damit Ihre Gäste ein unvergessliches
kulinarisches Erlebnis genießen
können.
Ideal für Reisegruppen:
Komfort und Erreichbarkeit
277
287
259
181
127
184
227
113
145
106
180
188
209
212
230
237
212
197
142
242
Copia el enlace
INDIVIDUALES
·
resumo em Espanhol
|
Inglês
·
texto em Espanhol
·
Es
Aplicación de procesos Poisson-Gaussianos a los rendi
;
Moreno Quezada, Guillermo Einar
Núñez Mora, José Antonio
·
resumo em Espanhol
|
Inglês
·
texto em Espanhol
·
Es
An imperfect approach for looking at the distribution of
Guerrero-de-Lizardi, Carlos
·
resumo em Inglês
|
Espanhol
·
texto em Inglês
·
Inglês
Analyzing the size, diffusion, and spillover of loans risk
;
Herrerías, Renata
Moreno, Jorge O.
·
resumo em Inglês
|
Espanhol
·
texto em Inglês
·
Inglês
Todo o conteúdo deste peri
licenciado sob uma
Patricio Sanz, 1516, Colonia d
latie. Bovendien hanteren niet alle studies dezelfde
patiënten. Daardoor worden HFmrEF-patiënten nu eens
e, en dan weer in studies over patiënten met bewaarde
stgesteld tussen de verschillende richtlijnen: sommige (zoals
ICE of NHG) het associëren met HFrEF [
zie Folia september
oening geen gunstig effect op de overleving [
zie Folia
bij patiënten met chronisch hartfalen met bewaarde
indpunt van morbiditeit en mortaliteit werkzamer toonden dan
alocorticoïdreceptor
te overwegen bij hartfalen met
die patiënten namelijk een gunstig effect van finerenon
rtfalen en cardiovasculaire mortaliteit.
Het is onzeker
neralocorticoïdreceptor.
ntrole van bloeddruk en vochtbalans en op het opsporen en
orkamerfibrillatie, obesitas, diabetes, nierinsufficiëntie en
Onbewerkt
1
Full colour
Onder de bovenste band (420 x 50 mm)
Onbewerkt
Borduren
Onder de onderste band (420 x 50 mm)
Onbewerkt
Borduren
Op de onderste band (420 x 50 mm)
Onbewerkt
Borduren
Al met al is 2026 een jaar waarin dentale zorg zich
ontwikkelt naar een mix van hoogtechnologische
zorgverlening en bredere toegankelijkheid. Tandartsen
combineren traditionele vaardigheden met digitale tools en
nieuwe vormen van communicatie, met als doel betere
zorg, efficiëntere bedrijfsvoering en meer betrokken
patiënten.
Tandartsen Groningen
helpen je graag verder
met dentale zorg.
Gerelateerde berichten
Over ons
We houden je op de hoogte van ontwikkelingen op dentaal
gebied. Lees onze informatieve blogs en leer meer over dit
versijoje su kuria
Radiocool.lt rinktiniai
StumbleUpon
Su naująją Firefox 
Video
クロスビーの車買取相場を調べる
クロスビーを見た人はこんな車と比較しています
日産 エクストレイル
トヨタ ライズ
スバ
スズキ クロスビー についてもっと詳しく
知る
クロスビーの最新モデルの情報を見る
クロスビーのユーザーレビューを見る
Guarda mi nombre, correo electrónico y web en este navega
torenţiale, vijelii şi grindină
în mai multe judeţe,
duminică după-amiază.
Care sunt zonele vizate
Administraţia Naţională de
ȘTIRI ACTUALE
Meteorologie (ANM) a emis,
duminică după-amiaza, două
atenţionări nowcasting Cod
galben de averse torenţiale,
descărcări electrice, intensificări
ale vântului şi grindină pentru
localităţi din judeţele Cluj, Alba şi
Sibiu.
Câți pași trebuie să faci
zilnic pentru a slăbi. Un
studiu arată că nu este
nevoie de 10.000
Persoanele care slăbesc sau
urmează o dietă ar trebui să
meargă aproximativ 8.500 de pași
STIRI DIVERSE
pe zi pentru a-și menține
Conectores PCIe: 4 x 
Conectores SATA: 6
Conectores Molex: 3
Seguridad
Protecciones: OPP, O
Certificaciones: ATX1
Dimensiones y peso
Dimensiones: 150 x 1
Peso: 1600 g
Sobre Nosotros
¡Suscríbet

* * *

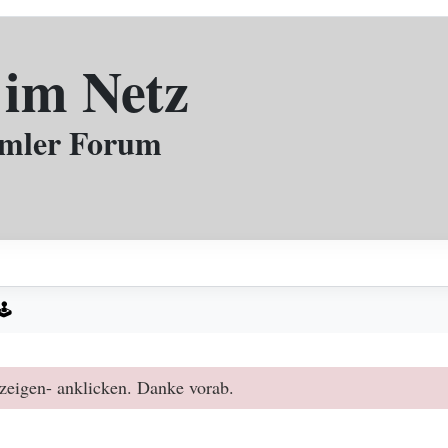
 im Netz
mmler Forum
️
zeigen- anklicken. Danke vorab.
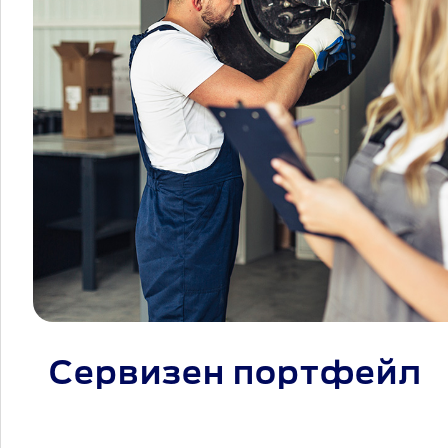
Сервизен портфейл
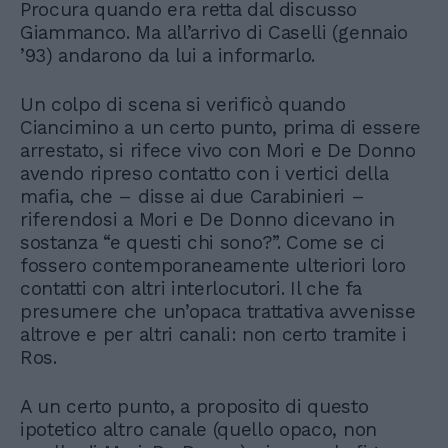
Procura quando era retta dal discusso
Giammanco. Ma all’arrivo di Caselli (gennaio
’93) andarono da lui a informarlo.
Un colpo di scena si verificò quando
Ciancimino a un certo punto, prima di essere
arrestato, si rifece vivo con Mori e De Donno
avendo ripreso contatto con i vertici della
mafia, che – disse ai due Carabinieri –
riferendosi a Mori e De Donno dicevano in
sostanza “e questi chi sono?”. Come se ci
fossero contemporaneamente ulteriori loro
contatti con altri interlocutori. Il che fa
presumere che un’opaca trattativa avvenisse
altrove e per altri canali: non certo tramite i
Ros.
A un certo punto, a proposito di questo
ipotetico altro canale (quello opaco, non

--

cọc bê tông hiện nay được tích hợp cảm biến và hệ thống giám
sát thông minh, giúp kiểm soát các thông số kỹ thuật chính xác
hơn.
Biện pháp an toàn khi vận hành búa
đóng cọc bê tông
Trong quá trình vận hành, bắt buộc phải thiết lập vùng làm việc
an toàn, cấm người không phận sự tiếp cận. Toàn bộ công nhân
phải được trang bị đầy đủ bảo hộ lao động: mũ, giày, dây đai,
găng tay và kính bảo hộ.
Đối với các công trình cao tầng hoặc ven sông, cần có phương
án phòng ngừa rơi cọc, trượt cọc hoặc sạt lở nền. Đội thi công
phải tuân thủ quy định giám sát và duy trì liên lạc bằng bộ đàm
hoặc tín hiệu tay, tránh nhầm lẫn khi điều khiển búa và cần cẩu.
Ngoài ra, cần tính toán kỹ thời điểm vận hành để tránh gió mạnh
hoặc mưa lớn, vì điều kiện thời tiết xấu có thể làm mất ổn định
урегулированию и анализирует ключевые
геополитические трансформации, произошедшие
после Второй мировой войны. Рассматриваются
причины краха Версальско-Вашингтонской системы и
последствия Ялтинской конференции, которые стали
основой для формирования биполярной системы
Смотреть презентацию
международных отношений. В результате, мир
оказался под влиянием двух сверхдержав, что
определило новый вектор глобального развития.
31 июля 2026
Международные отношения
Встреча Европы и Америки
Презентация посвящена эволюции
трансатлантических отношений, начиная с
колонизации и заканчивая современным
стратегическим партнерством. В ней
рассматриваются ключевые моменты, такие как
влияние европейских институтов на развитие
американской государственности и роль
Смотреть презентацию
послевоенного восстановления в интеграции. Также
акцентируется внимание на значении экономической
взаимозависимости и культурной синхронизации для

§ **TASK**:
All lines in the preceding records that hold the word "torenţiale" need to be copied.

§ **SOLVED PROBLEM**:
torenţiale, vijelii şi grindină
galben de averse torenţiale,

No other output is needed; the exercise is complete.